Monday, April 22, 2013

BOOK: The Forrests by Emily Perkins

The Forrests by Emily Perkins, 340 pages

Orange Longlist 2013 (Women's Prize for Fiction)

I persevered through The Forrests, and finally finished. Ringing endorsement, eh?

Jenny wrote a post about the unified theory of her reading tastes. You should check out her theory - it helped me realise what it is about books I don't like. (Well, I've essentially copied hers). I don't enjoy books where the characters are not put into a situation where they are forced to make a decision, or deal with a difficulty or show some growth. Books where characters just float along and do some thinking, combined with a lack of writer's 'readability for my brain' are books that I end up not enjoying. I can handle one or the other, but both? Me and the book are in trouble.

That would be my problem with The Forrests, because I did have problems. Most of the interesting action happened between chapters, and the (eventual) main character just seemed to float through life. The point of view, with no one's thoughts or viewpoint stressed (what's that actually called?), also made it difficult to connect with anyone at all. (And I know it is cliche to say I didn't connect with characters.) For an example of the missing action, at one point, Dorothy has had a number of kids, becoming quite agoraphobic, and quite obese. At the start of the next chapter, she is swimming at a local pool, and the comment is made that she had been dieting for the past two years. What?
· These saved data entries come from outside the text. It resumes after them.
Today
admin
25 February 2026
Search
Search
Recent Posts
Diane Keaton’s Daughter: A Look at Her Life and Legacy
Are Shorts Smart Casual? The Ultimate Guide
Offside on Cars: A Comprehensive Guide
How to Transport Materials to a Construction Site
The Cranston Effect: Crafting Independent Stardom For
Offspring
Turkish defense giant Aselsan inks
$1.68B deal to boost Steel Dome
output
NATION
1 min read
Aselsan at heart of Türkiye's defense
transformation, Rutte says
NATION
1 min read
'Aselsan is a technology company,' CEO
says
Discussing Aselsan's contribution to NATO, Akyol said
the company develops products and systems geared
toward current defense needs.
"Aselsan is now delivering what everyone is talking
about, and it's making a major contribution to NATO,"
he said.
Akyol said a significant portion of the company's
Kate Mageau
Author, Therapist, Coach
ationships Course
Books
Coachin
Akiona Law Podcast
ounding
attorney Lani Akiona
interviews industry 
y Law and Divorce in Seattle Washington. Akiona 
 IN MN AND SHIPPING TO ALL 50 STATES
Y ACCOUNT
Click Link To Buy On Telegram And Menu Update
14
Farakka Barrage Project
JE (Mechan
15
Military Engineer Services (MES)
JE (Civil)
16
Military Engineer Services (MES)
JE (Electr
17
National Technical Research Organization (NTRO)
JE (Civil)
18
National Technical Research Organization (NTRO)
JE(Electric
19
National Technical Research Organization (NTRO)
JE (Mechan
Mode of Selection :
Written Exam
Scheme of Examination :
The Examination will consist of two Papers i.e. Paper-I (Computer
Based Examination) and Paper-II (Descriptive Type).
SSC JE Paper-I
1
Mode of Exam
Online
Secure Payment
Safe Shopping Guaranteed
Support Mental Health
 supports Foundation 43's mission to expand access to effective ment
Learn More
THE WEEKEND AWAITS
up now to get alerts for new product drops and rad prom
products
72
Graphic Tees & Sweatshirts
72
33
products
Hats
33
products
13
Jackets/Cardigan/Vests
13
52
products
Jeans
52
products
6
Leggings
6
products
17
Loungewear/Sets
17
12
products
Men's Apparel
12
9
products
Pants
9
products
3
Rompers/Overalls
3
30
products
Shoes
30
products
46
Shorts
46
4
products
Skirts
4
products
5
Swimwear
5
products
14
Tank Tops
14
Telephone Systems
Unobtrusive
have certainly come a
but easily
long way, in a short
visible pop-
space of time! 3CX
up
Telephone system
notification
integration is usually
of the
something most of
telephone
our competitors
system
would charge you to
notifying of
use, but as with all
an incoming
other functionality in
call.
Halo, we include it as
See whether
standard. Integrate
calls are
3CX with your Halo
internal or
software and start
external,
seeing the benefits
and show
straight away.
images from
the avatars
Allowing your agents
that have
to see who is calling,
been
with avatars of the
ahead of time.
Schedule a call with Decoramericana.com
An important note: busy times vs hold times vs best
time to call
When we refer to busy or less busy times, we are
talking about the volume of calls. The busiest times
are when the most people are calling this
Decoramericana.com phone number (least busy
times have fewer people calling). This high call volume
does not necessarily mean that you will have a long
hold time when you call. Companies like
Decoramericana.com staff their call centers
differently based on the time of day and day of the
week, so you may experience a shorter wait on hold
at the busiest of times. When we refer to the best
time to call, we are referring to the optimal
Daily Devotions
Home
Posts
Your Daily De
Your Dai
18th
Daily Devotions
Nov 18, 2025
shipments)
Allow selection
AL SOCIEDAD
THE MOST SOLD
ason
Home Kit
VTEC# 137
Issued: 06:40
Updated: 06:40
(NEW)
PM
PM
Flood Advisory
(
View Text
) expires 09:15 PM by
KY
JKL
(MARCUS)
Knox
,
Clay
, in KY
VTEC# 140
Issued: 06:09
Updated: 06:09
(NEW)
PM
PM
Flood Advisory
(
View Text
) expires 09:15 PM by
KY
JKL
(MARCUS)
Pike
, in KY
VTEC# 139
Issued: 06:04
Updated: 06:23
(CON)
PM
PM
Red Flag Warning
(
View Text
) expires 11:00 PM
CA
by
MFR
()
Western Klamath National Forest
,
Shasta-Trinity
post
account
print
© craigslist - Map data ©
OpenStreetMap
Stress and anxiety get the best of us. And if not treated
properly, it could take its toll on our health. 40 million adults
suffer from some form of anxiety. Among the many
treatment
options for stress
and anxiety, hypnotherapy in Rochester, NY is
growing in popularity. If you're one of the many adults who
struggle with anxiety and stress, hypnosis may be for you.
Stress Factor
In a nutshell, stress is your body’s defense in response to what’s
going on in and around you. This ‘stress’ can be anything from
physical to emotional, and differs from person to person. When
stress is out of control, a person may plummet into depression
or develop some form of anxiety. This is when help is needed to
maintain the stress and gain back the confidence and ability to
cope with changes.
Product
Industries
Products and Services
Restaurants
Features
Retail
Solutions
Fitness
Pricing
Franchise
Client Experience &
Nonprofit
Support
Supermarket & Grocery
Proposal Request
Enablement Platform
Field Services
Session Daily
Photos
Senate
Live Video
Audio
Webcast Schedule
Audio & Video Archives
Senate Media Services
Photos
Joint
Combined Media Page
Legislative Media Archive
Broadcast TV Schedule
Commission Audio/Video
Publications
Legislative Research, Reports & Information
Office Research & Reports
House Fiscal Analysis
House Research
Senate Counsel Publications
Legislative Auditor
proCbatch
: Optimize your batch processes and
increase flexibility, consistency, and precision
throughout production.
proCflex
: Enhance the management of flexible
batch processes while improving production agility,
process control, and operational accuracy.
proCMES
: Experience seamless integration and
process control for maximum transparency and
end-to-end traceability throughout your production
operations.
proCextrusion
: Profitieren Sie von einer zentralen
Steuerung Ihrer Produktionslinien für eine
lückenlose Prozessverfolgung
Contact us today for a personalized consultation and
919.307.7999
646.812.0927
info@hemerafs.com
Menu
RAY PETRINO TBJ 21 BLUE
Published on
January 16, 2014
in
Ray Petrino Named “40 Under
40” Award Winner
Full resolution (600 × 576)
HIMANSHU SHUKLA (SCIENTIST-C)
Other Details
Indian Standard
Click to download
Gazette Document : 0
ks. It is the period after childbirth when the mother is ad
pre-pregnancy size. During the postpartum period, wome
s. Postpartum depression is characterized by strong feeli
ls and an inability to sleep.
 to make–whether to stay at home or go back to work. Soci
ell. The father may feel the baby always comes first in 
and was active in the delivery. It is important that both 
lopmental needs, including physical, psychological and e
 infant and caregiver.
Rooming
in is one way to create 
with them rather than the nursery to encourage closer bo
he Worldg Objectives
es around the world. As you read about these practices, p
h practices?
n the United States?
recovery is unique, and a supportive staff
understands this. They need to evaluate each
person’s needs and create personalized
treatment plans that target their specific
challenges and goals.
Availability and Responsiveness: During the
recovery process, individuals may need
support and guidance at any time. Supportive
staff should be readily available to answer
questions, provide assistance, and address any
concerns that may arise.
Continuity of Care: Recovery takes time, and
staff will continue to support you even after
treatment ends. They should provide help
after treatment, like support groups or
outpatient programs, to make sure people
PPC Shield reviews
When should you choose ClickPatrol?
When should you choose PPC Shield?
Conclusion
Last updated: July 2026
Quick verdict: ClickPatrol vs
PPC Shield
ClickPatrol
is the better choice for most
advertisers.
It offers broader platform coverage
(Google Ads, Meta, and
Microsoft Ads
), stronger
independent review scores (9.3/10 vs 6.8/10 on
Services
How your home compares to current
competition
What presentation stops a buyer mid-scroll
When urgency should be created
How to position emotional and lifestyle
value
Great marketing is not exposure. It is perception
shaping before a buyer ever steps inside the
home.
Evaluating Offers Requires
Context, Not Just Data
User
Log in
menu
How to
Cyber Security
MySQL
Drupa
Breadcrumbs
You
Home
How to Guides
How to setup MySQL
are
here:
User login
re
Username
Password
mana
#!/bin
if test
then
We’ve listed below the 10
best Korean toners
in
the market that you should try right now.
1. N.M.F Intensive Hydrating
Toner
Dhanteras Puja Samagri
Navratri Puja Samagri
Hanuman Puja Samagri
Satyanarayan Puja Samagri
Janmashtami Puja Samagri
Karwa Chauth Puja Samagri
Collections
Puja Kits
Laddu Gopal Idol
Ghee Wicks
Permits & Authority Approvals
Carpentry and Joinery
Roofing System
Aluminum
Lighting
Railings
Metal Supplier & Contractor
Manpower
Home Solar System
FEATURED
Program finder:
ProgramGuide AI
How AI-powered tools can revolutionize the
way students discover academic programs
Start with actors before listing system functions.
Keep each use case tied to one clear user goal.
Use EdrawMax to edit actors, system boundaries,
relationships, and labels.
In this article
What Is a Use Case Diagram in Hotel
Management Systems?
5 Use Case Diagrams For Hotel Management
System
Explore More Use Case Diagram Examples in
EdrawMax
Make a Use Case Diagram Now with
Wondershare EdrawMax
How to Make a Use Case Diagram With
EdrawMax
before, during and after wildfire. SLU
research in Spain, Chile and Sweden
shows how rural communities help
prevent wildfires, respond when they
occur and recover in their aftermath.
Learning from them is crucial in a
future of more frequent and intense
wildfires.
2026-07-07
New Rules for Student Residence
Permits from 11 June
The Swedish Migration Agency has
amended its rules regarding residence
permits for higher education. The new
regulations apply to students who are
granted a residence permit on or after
Dorothy is one of four Forrest children, and we follow her life. The detail in the beginning chapters,  about all the kids as the family moves to New Zealand, did not lead me to realize that it was Dorothy, and her entire life that we'd be following.There were lots of sad things, some good things; a regular life.

I didn't actually hate it, and there were chapters where I did get into the story. I respect what the author has written and why it would be nominated for The Woman's Prize for Fiction, but overall, not a story that I enjoyed enough.